[WHAT THE TASK REQUIRES]: For the records that follow, please set down exactly the lines between the one holding "关于部分地区暂停证书邮寄工作的通知" and the one holding "齐齐哈尔)、吉林(公主岭、通化、松原)、北京(顺", inclusive, and only those.

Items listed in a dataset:
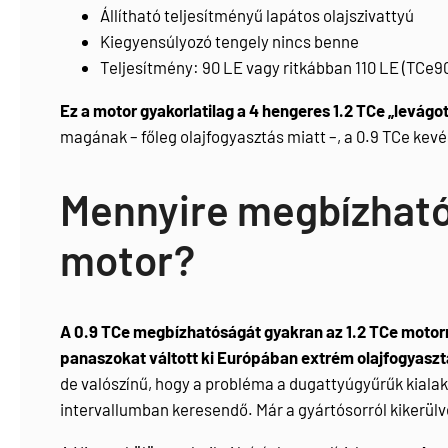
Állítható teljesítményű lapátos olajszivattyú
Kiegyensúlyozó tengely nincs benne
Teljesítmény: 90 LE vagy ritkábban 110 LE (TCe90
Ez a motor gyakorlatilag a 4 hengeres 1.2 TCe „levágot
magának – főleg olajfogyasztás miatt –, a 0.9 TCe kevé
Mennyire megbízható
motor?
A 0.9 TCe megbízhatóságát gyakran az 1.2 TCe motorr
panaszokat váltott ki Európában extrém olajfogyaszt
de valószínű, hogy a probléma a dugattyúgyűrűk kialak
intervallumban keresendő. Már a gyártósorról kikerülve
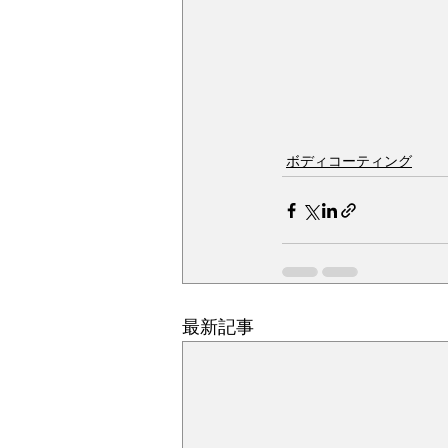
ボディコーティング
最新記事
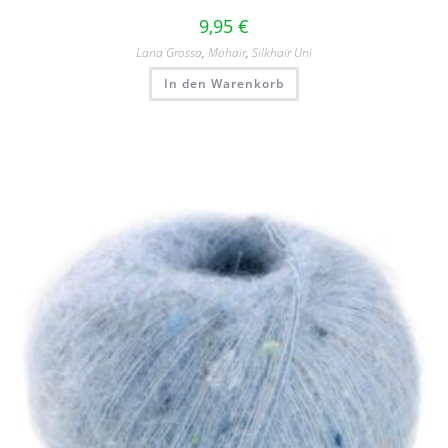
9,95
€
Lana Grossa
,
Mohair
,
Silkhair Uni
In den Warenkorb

...

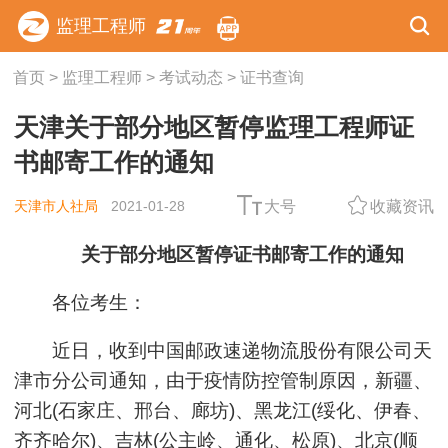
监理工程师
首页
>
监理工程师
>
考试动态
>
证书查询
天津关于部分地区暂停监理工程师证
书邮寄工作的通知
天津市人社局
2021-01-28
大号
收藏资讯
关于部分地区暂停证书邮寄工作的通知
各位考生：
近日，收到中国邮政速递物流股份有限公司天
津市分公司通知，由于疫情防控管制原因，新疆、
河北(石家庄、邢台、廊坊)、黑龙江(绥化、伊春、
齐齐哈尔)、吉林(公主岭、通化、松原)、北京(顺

[TASK RESULT]:
关于部分地区暂停证书邮寄工作的通知
各位考生：
近日，收到中国邮政速递物流股份有限公司天
津市分公司通知，由于疫情防控管制原因，新疆、
河北(石家庄、邢台、廊坊)、黑龙江(绥化、伊春、
齐齐哈尔)、吉林(公主岭、通化、松原)、北京(顺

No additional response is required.